Even the unrealistic best-case scenario of 1.5°C of warming by 2100 will see extreme temperatures in many regions and leave disadvantaged populations with food insecurity, lost incomes, and worse health. Many will have to choose between starvation and migration.

“Perversely, while people in poverty are responsible for just a fraction of global emissions, they will bear the brunt of climate change, and have the least capacity to protect themselves, We risk a ‘climate apartheid’ scenario where the wealthy pay to escape overheating, hunger, and conflict while the rest of the world is left to suffer.”

What are the Human Rights Implications?

Climate change has immense, but largely neglected, implications for human rights. The rights to life, food, housing, and water will be dramatically affected. But equally importantly will be the impact on democracy, as governments struggle to cope with the consequences and to persuade their people to accept the major social and economic transformations required. “In such a setting, civil and political rights will be highly vulnerable,” the Special Rapporteur said.

“Most human rights bodies have barely begun to grapple with what climate change portends for human rights, and it remains one on a long laundry list of ‘issues’, despite the extraordinarily short time to avoid catastrophic consequences, As a full-blown crisis that threatens the human rights of vast numbers of people bears down, the usual piecemeal, issue-by-issue human rights methodology is woefully insufficient.”

Lack of any Meaningful Action

Sombre speeches by government officials at regular conferences are not leading to meaningful action.

“States have marched past every scientific warning and threshold, and what was once considered catastrophic warming now seems like a best-case scenario, Even today, too many countries are taking short-sighted steps in the wrong direction.”

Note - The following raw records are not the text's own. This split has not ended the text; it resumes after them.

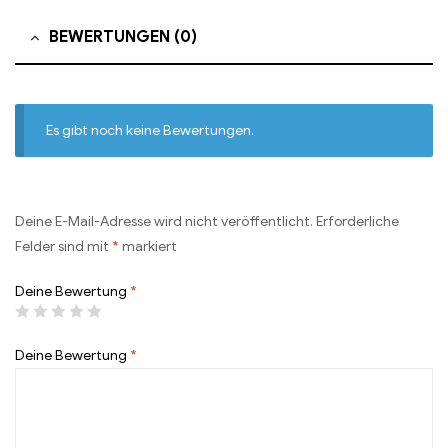
BEWERTUNGEN (0)
Es gibt noch keine Bewertungen.
Deine E-Mail-Adresse wird nicht veröffentlicht.
Erforderliche
Felder sind mit
*
markiert
Deine Bewertung
*
Deine Bewertung
*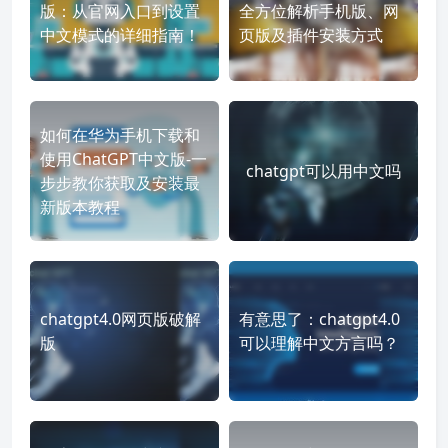
版：从官网入口到设置
全方位解析手机版、网
中文模式的详细指南！
页版及插件安装方式
如何在华为手机下载和
使用ChatGPT中文版-一
chatgpt可以用中文吗
步步教你获取及安装最
新版本教程
chatgpt4.0网页版破解
有意思了：chatgpt4.0
版
可以理解中文方言吗？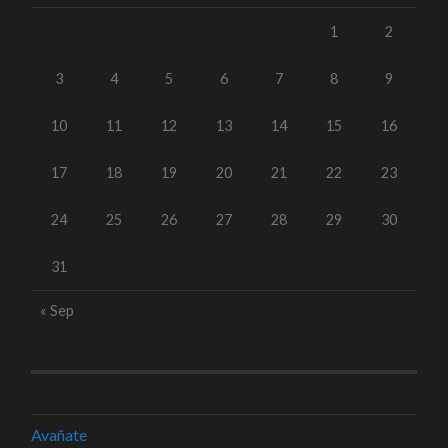
1
2
3
4
5
6
7
8
9
10
11
12
13
14
15
16
17
18
19
20
21
22
23
24
25
26
27
28
29
30
31
« Sep
Avañate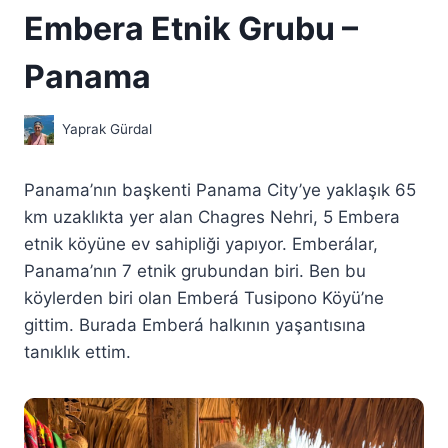
Embera Etnik Grubu –
Panama
Yaprak Gürdal
Panama’nın başkenti Panama City’ye yaklaşık 65
km uzaklıkta yer alan Chagres Nehri, 5 Embera
etnik köyüne ev sahipliği yapıyor. Emberálar,
Panama’nın 7 etnik grubundan biri. Ben bu
köylerden biri olan Emberá Tusipono Köyü’ne
gittim. Burada Emberá halkının yaşantısına
tanıklık ettim.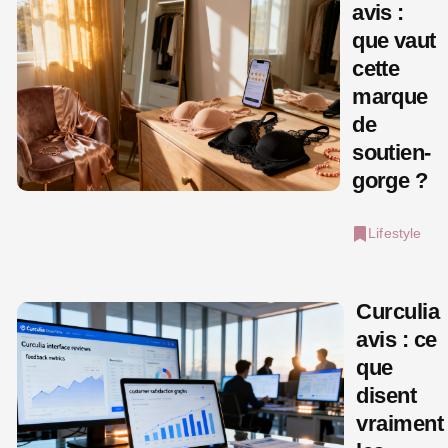
avis :
que vaut
cette
marque
de
soutien-
gorge ?
Lifestyle
Curculia
avis : ce
que
disent
vraiment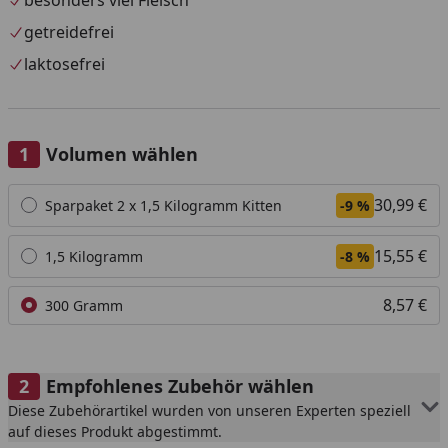
getreidefrei
laktosefrei
Volumen wählen
Alle anzeigen (3)
30,99 €
Sparpaket 2 x 1,5 Kilogramm Kitten
-9 %
15,55 €
1,5 Kilogramm
-8 %
8,57 €
300 Gramm
Empfohlenes Zubehör wählen
Diese Zubehörartikel wurden von unseren Experten speziell
auf dieses Produkt abgestimmt.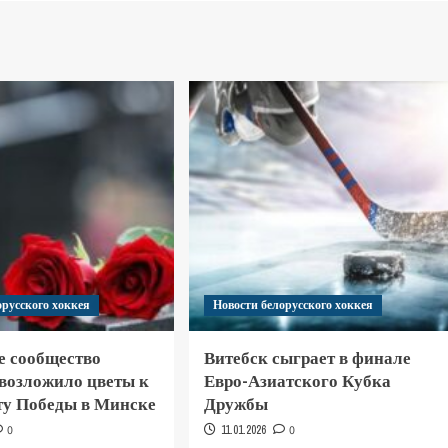
орусского хоккея
Новости белорусского хоккея
е сообщество
Витебск сыграет в финале
 возложило цветы к
Евро-Азиатского Кубка
у Победы в Минске
Дружбы
0
11.01.2026
0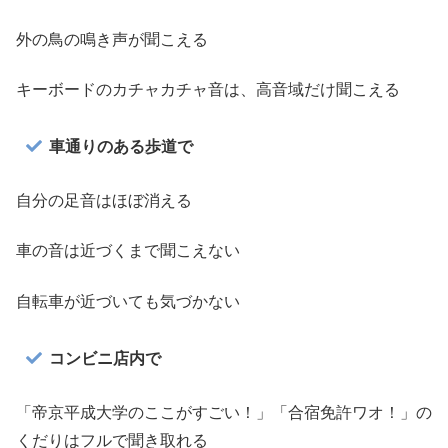
外の鳥の鳴き声が聞こえる
キーボードのカチャカチャ音は、高音域だけ聞こえる
車通りのある歩道で
自分の足音はほぼ消える
車の音は近づくまで聞こえない
自転車が近づいても気づかない
コンビニ店内で
「帝京平成大学のここがすごい！」「合宿免許ワオ！」の
くだりはフルで聞き取れる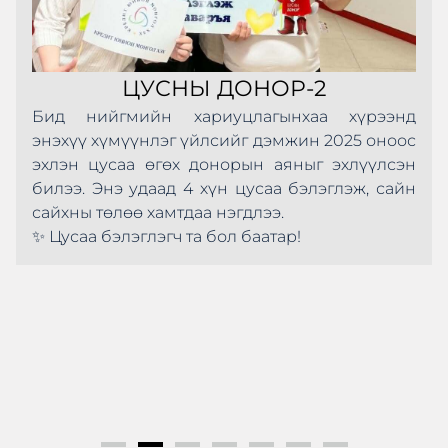
ЦУСНЫ ДОНОР-2
Бид нийгмийн хариуцлагынхаа хүрээнд
энэхүү хүмүүнлэг үйлсийг дэмжин 2025 оноос
эхлэн цусаа өгөх донорын аяныг эхлүүлсэн
билээ. Энэ удаад 4 хүн цусаа бэлэглэж, сайн
сайхны төлөө хамтдаа нэгдлээ.
✨ Цусаа бэлэглэгч та бол баатар!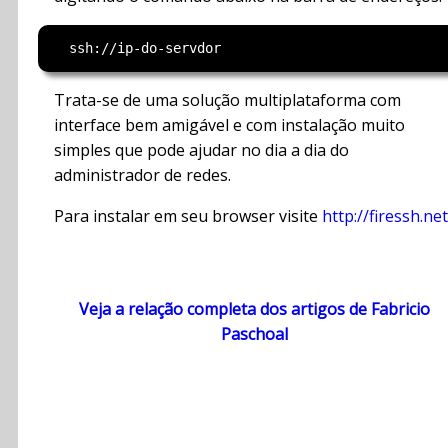
Trata-se de uma solução multiplataforma com
interface bem amigável e com instalação muito
simples que pode ajudar no dia a dia do
administrador de redes.
Para instalar em seu browser visite
http://firessh.net
Veja a relação completa dos artigos de Fabricio
Paschoal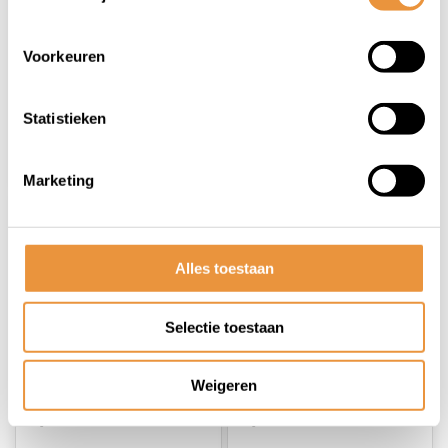
silver
Turquoise
Op voorraad
Op voorraad
Voorkeuren
87,95
87,95
86,95
Statistieken
Marketing
Alles toestaan
Selectie toestaan
(0)
(0)
Weigeren
Kinderzitje voor
Kinderzitje voor
Qibbel Air - white
Qibbel Air - zwart
smoke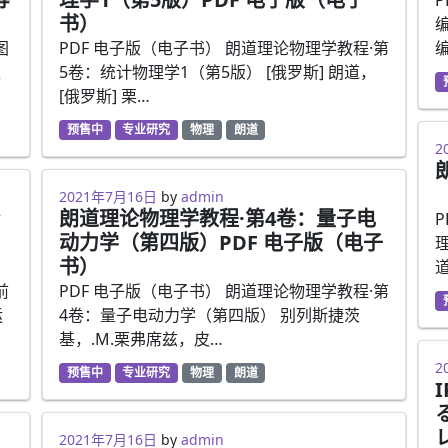
书）
图
PDF 电子版（电子书） 朗道理论物理学教程·第
聚
5卷：统计物理学1（第5版） [俄罗斯] 朗道，
[俄罗斯] 栗…
预售中
专业研究
物理
朗道
2
2
2021年7月16日
2021年7月16日
by
admin
朗道理论物理学教程·第4卷：量子电
动力学（第四版）PDF 电子版（电子
理
书）
道
前
PDF 电子版（电子书） 朗道理论物理学教程·第
运
4卷：量子电动力学（第四版） 别列斯捷茨
基，.M.栗弗席兹，皮…
2
2
预售中
专业研究
物理
朗道
2021年7月16日
2021年7月16日
by
admin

States are failing to meet even their current inadequate commitments to reduce carbon emissions and provide climate financing, while continuing to subsidise the fossil fuel industry with $5.2 trillion per year.

“Maintaining the current course is a recipe for economic catastrophe, Economic prosperity and environmental sustainability are fully compatible but require decoupling economic well-being and poverty reduction from fossil fuel emissions.”

What is required?

This transition will require robust policies at the local level to support displaced workers and ensure quality jobs.

“A robust social safety net will be the best response to the unavoidable harms that climate change will bring, This crisis should be a catalyst for states to fulfil long ignored and overlooked economic and social rights, including to social security and access to food, healthcare, shelter, and decent work.”

Although some have turned to the private sector for solutions, an overreliance on for-profit efforts would nearly guarantee massive human rights violations, with the wealthy catered to and the poorest left behind.

“If climate change is used to justify business-friendly policies and widespread privatisation, exploitation of natural resources and global warming may be accelerated rather than prevented.

“There is no shortage of alarm bells ringing over climate change, and an increase in biblical-level extreme weather events appear to be finally piercing through the noise, misinformation, and complacency, but these positive signs are no reason for contentment,  A reckoning with the scale of the change that is needed is just the first step.”

One Last Thought

The border is not the problem, the border is the place where the symptoms of the problem manifest. You don’t change anything with a higher wall or a more secure border.